Once created, click "Start A Project", and name your repository "website."

GitHub then gives you some nifty terminal instructions.  In our case, we have an existing repository, so scroll to the instructions for that section (shown below). Note: In the image below, your git url will be different than mine, so be sure to copy from GitHub.

The above commands first adds your GitHub account to your local folder, and next copies (or pushes) your code to the GitHub server.  From your website directory, type your GitHub commands into your terminal.  

You may be asked to log in with your GitHub username and password.  Note: For security purposes, your password will not show when you type it, so just type away and hit enter when done.
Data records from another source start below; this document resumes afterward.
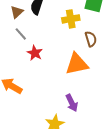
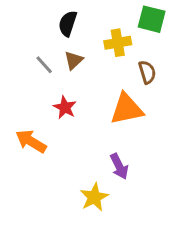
brown triangle: (17, 12) -> (74, 60), moved
red star: (35, 53) -> (65, 107), moved

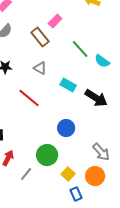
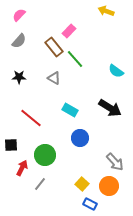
green line: (80, 49) -> (75, 59), moved
cyan rectangle: (68, 85) -> (70, 110), moved
red line: (29, 98) -> (31, 118), moved
green circle: (47, 155) -> (45, 155), moved
blue rectangle: (76, 194) -> (90, 204), turned -40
Now that you've pushed, you should be able to refresh your GitHub account, and find your code there:

You can also see your webpage hosted and can even route this to your own personal domain.  Follow these steps to find your hosted domain:

Go to settings:

Next select scroll to GitHub Pages and select master branch

Scroll again to GitHub Pages to find your url

This may take a few browser refreshes to load, but after a few minutes, you should have a hosted site.

Making Updates

Finally, let's explore making a change to your app.  Open your index file with nano:

nano index.html

Now let's change our message from "Hi World" to "Hi Universe"!

<html>
    <head>
       <title>My Site</title>
    </head>
    <body>
        <h1>Hi Universe</h1>
    </body>
</html>

Save and exit nano by entering cntl o and cntl x.
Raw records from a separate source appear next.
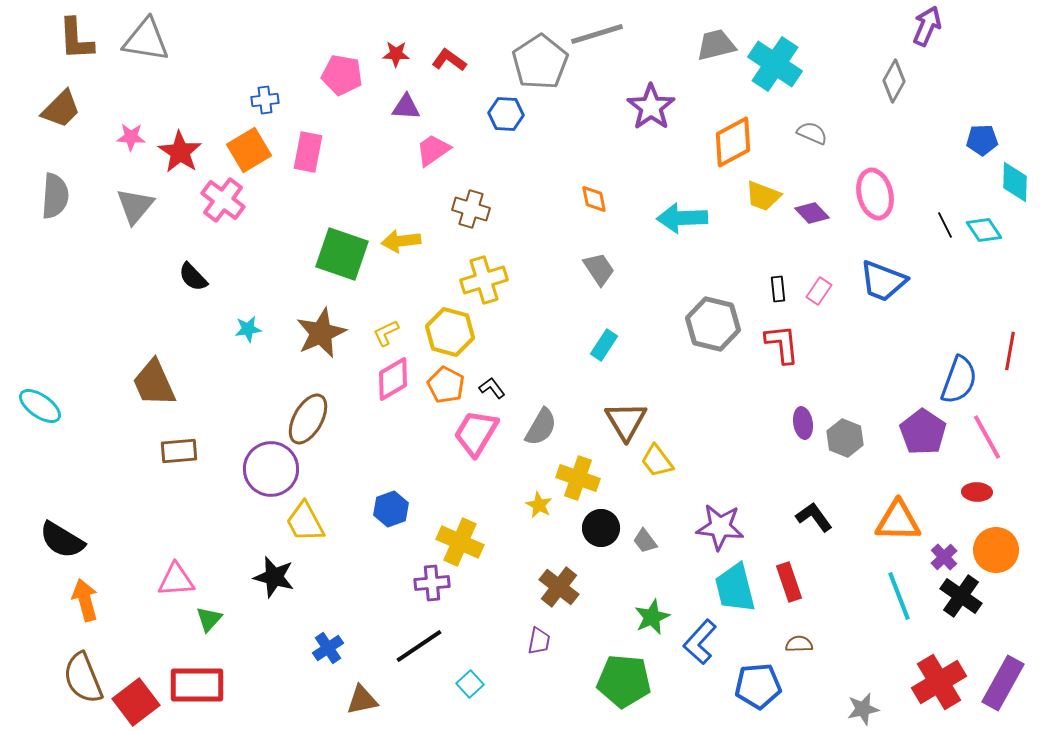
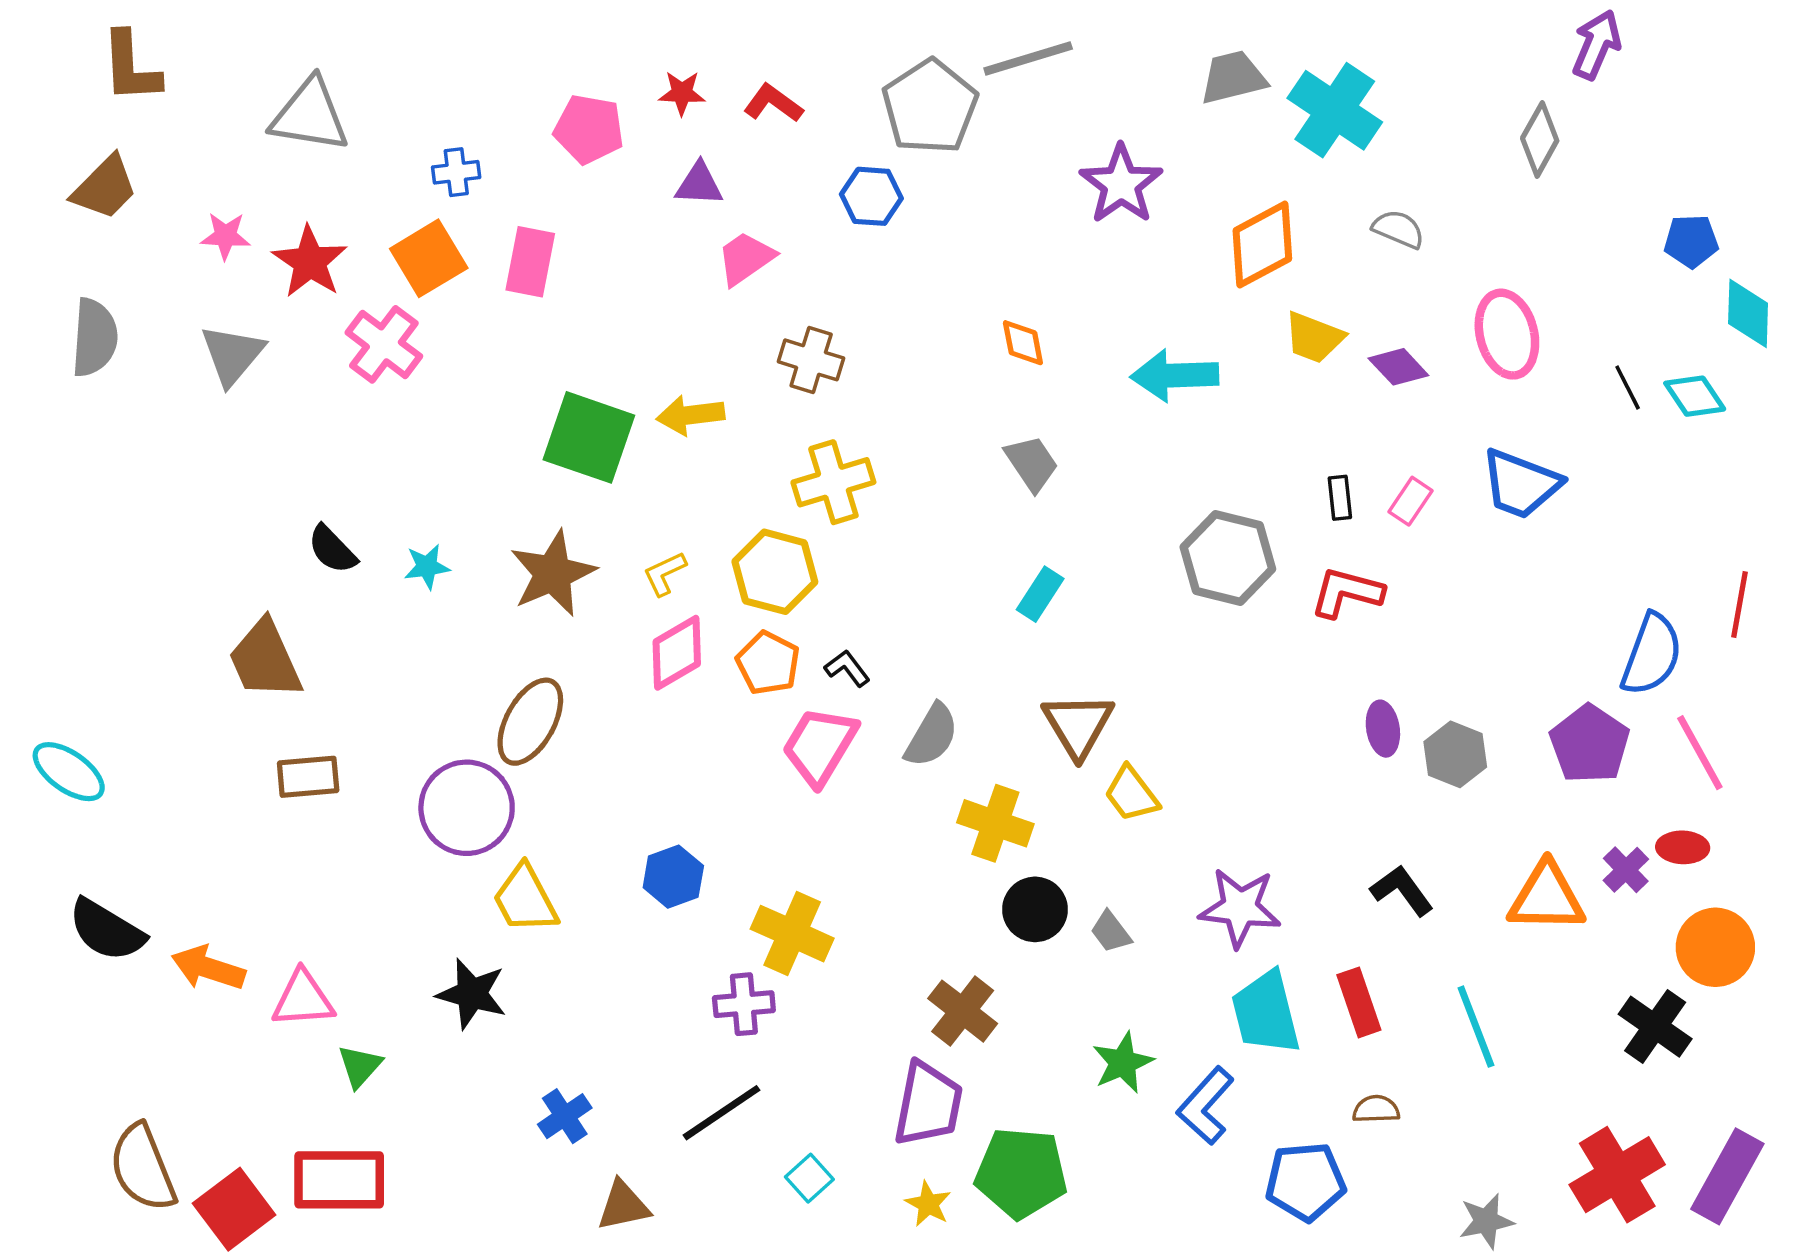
gray triangle: (146, 40) -> (310, 115), moved
black semicircle: (193, 277) -> (332, 549), moved
red L-shape: (782, 344) -> (1347, 592), turned -69
cyan ellipse: (40, 406) -> (69, 772), moved
yellow star: (539, 505) -> (928, 1204), moved
purple cross: (944, 557) -> (1626, 870), moved
cyan line: (899, 596) -> (1476, 1027), moved
orange arrow: (85, 600) -> (208, 968), moved, turned -57
purple trapezoid: (539, 641) -> (928, 1104), size x1.8
green pentagon: (624, 681) -> (1021, 1173), moved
Now commit and push to the server:

git add --all
git commit -m "deciding to say hello to the universe"
git push origin master

Note: You will use the above three commands quite often as a developer.

Finally, mosey on back to GitHub to see your changes.  You can now view your app's history by clicking the commits:

Building Your GitHub Portfolio

One other important aspect of GitHub is that it's basically become your resume. If your goal is to get employed, at some point you'll want to learn how to make your account look nice.  However, no worries for now as you're just starting out.  Like all great things, coding takes time and patients.

Hooray, now you know the basics of git!